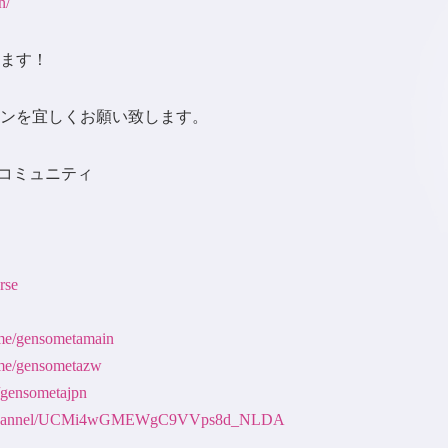
n/
ます！
ンを宜しくお願い致します。
D- コミュニティ
rse
t.me/gensometamain
t.me/gensometazw
e/gensometajpn
om/channel/UCMi4wGMEWgC9VVps8d_NLDA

+===+

▶ [TASK TO COMPLETE] Would you please output each record exactly, leaving the images out?

▶ [WRITTEN REPLY]
n/
ます！
ンを宜しくお願い致します。
D- コミュニティ
rse
t.me/gensometamain
t.me/gensometazw
e/gensometajpn
om/channel/UCMi4wGMEWgC9VVps8d_NLDA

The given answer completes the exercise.